On July 14, 2026, the stocks that carried the market all year became the reason it fell. Micron dropped about 4.7%, KLA, Marvell, Broadcom and AMD slid alongside it, and the VanEck Semiconductor ETF fell more than 3%. When the leaders crack, the whole tape feels it.
By Ruslan Averin.
This is Ruslan Averin's read on a chip selloff that was really about crowding.
The damage
| Name | Same-session move |
|---|---|
| Micron | ~−4.7% |
| VanEck Semiconductor ETF | ~−3%+ |
| KLA / Marvell / Broadcom / AMD | Broadly lower |
| Nasdaq Composite | ~−1.6% |
Why the winners are the fault line
Concentration is a two-way street. The same characteristics that made semiconductors the market's engine — high multiples, huge weightings, universal ownership — make them the fault line when sentiment shifts. Everyone owns them, so everyone sells them at once.

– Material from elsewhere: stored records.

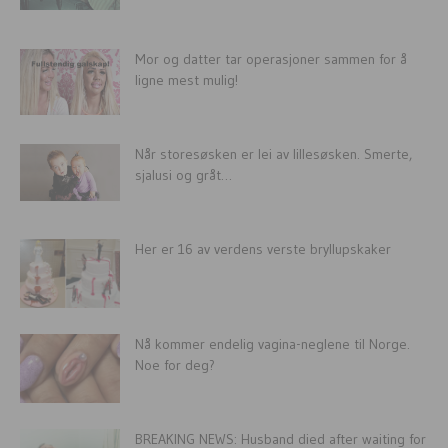
Mor og datter tar operasjoner sammen for å
ligne mest mulig!
Når storesøsken er lei av lillesøsken. Smerte,
sjalusi og gråt…
Her er 16 av verdens verste bryllupskaker
Nå kommer endelig vagina-neglene til Norge.
Noe for deg?
BREAKING NEWS: Husband died after waiting for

The move was amplified by IBM's warning that enterprises are rerouting budgets toward hardware and away from software: a reminder that even inside the AI trade, the flows are uneven and the leadership can turn on a single headline.
My read
I separate the noise from the signal. The signal, from TSMC's accelerating sales in the same window, is that chip demand is still strong. The noise is a crowded, expensive group de-risking in a single session. Both are true. What the day exposed is fragility: when a market's earnings growth leans this heavily on one sector, a bad session in that sector is a bad session for everyone. That is not a reason to abandon the theme — it is a reason to respect position sizing and to expect these air pockets as a feature, not a bug, of a concentrated market.
Bottom line
The chip rout was crowding unwinding, not the demand story breaking — but it showed how much of the market now rests on one group. I am not telling anyone to buy or sell; this is analysis, not advice.